Excerpted records:
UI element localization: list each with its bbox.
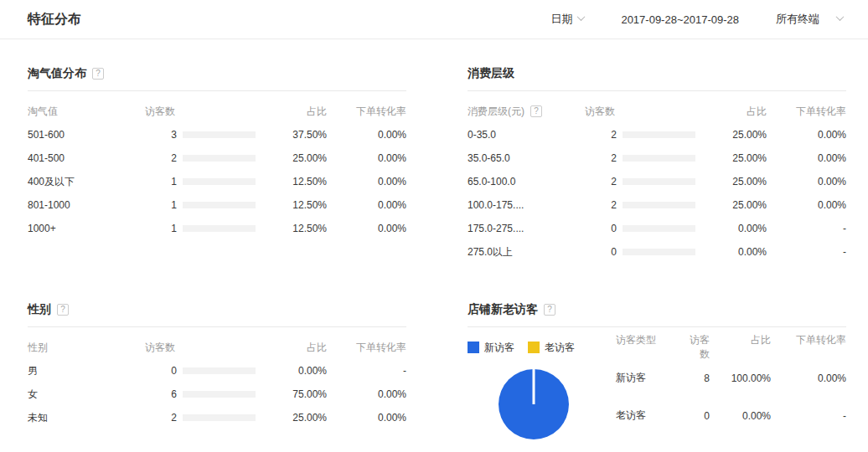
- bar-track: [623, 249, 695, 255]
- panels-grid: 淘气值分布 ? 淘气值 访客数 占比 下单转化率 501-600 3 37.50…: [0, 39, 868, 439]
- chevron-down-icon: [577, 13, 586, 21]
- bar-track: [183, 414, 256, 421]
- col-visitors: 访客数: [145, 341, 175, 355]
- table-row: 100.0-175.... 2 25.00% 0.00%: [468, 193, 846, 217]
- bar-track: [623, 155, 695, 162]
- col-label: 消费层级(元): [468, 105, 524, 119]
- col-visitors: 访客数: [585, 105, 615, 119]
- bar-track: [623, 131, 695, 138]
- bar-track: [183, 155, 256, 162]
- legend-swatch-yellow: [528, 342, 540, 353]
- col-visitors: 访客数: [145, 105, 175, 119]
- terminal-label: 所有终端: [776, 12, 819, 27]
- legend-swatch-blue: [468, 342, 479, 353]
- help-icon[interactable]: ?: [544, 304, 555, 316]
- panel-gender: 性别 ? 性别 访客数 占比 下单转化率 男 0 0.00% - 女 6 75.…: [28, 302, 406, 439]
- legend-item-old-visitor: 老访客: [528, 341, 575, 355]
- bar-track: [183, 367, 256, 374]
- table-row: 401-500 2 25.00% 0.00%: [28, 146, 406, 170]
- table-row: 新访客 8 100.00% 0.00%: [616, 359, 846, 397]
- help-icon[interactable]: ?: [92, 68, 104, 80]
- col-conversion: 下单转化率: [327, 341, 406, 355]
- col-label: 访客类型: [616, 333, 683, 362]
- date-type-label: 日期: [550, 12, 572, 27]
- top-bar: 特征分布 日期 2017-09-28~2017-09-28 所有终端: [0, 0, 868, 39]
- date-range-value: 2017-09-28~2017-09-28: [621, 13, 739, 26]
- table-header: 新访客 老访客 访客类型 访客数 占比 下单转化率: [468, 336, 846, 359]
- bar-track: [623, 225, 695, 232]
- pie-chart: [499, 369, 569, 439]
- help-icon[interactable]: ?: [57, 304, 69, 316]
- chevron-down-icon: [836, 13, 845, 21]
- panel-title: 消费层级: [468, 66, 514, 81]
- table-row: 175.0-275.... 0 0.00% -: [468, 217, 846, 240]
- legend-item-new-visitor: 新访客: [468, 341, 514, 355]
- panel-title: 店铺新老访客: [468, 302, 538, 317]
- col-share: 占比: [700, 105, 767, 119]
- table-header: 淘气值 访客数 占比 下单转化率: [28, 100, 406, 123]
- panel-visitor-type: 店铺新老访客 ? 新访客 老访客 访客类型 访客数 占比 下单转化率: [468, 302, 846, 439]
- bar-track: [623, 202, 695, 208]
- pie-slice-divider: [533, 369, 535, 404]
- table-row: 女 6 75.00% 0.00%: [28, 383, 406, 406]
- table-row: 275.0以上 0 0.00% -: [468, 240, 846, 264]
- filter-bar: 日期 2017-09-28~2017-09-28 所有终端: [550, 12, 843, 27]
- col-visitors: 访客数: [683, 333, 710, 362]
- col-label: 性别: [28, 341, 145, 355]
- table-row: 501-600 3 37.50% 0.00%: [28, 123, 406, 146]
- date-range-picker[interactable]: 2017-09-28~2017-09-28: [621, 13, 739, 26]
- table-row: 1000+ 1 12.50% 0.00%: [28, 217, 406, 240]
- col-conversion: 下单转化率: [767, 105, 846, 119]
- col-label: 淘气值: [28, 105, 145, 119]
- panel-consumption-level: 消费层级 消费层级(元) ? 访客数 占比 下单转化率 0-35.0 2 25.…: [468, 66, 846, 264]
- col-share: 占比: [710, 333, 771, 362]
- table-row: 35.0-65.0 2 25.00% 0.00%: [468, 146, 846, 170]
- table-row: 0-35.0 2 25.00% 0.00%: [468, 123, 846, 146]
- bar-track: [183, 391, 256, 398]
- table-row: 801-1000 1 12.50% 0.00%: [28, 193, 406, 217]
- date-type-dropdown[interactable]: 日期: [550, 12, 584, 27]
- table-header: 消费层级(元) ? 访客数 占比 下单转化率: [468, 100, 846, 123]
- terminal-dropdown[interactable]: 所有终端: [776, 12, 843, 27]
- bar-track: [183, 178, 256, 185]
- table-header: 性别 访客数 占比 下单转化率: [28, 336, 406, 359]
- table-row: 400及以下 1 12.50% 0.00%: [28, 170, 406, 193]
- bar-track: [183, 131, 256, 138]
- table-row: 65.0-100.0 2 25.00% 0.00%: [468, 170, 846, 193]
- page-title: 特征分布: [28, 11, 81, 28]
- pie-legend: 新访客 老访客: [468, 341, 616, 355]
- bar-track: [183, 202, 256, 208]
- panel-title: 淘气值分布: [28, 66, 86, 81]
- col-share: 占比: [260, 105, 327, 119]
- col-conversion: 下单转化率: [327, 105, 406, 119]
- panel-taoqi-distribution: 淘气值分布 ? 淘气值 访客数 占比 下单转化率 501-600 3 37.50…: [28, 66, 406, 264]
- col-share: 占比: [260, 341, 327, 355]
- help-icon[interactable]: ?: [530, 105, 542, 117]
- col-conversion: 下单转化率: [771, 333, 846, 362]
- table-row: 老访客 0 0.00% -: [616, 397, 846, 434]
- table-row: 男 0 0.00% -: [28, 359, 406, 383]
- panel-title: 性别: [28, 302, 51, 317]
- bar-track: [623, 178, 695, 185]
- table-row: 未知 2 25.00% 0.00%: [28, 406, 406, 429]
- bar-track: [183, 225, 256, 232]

Required work: A verbatim copy of every record is to be produced, and pictures are to be excluded from it.

Worked solution:
UI element localization: list each with its bbox.
- bar-track: [623, 249, 695, 255]
- panels-grid: 淘气值分布 ? 淘气值 访客数 占比 下单转化率 501-600 3 37.50…: [0, 39, 868, 439]
- chevron-down-icon: [577, 13, 586, 21]
- bar-track: [183, 414, 256, 421]
- col-visitors: 访客数: [145, 341, 175, 355]
- table-row: 100.0-175.... 2 25.00% 0.00%: [468, 193, 846, 217]
- bar-track: [623, 155, 695, 162]
- col-label: 消费层级(元): [468, 105, 524, 119]
- col-visitors: 访客数: [585, 105, 615, 119]
- bar-track: [623, 131, 695, 138]
- bar-track: [183, 155, 256, 162]
- legend-swatch-yellow: [528, 342, 540, 353]
- col-visitors: 访客数: [145, 105, 175, 119]
- terminal-label: 所有终端: [776, 12, 819, 27]
- legend-swatch-blue: [468, 342, 479, 353]
- help-icon[interactable]: ?: [544, 304, 555, 316]
- panel-gender: 性别 ? 性别 访客数 占比 下单转化率 男 0 0.00% - 女 6 75.…: [28, 302, 406, 439]
- legend-item-old-visitor: 老访客: [528, 341, 575, 355]
- bar-track: [183, 367, 256, 374]
- table-row: 401-500 2 25.00% 0.00%: [28, 146, 406, 170]
- table-row: 新访客 8 100.00% 0.00%: [616, 359, 846, 397]
- help-icon[interactable]: ?: [92, 68, 104, 80]
- col-conversion: 下单转化率: [327, 341, 406, 355]
- col-label: 访客类型: [616, 333, 683, 362]
- date-type-label: 日期: [550, 12, 572, 27]
- top-bar: 特征分布 日期 2017-09-28~2017-09-28 所有终端: [0, 0, 868, 39]
- date-range-value: 2017-09-28~2017-09-28: [621, 13, 739, 26]
- table-header: 新访客 老访客 访客类型 访客数 占比 下单转化率: [468, 336, 846, 359]
- bar-track: [623, 225, 695, 232]
- pie-chart: [499, 369, 569, 439]
- help-icon[interactable]: ?: [57, 304, 69, 316]
- chevron-down-icon: [836, 13, 845, 21]
- panel-title: 消费层级: [468, 66, 514, 81]
- table-row: 175.0-275.... 0 0.00% -: [468, 217, 846, 240]
- legend-item-new-visitor: 新访客: [468, 341, 514, 355]
- panel-title: 店铺新老访客: [468, 302, 538, 317]
- col-share: 占比: [700, 105, 767, 119]
- table-header: 淘气值 访客数 占比 下单转化率: [28, 100, 406, 123]
- panel-visitor-type: 店铺新老访客 ? 新访客 老访客 访客类型 访客数 占比 下单转化率: [468, 302, 846, 439]
- bar-track: [623, 202, 695, 208]
- pie-slice-divider: [533, 369, 535, 404]
- table-row: 女 6 75.00% 0.00%: [28, 383, 406, 406]
- table-row: 275.0以上 0 0.00% -: [468, 240, 846, 264]
- filter-bar: 日期 2017-09-28~2017-09-28 所有终端: [550, 12, 843, 27]
- col-visitors: 访客数: [683, 333, 710, 362]
- col-label: 性别: [28, 341, 145, 355]
- table-row: 501-600 3 37.50% 0.00%: [28, 123, 406, 146]
- date-range-picker[interactable]: 2017-09-28~2017-09-28: [621, 13, 739, 26]
- table-row: 1000+ 1 12.50% 0.00%: [28, 217, 406, 240]
- col-conversion: 下单转化率: [767, 105, 846, 119]
- col-label: 淘气值: [28, 105, 145, 119]
- panel-consumption-level: 消费层级 消费层级(元) ? 访客数 占比 下单转化率 0-35.0 2 25.…: [468, 66, 846, 264]
- col-share: 占比: [710, 333, 771, 362]
- table-row: 35.0-65.0 2 25.00% 0.00%: [468, 146, 846, 170]
- table-row: 0-35.0 2 25.00% 0.00%: [468, 123, 846, 146]
- bar-track: [183, 391, 256, 398]
- table-row: 801-1000 1 12.50% 0.00%: [28, 193, 406, 217]
- date-type-dropdown[interactable]: 日期: [550, 12, 584, 27]
- table-header: 消费层级(元) ? 访客数 占比 下单转化率: [468, 100, 846, 123]
- terminal-dropdown[interactable]: 所有终端: [776, 12, 843, 27]
- bar-track: [183, 178, 256, 185]
- table-header: 性别 访客数 占比 下单转化率: [28, 336, 406, 359]
- table-row: 400及以下 1 12.50% 0.00%: [28, 170, 406, 193]
- bar-track: [183, 131, 256, 138]
- table-row: 65.0-100.0 2 25.00% 0.00%: [468, 170, 846, 193]
- page-title: 特征分布: [28, 11, 81, 28]
- pie-legend: 新访客 老访客: [468, 341, 616, 355]
- bar-track: [183, 202, 256, 208]
- panel-title: 淘气值分布: [28, 66, 86, 81]
- col-share: 占比: [260, 105, 327, 119]
- col-conversion: 下单转化率: [327, 105, 406, 119]
- panel-taoqi-distribution: 淘气值分布 ? 淘气值 访客数 占比 下单转化率 501-600 3 37.50…: [28, 66, 406, 264]
- col-share: 占比: [260, 341, 327, 355]
- help-icon[interactable]: ?: [530, 105, 542, 117]
- col-conversion: 下单转化率: [771, 333, 846, 362]
- table-row: 老访客 0 0.00% -: [616, 397, 846, 434]
- table-row: 男 0 0.00% -: [28, 359, 406, 383]
- panel-title: 性别: [28, 302, 51, 317]
- bar-track: [623, 178, 695, 185]
- table-row: 未知 2 25.00% 0.00%: [28, 406, 406, 429]
- bar-track: [183, 225, 256, 232]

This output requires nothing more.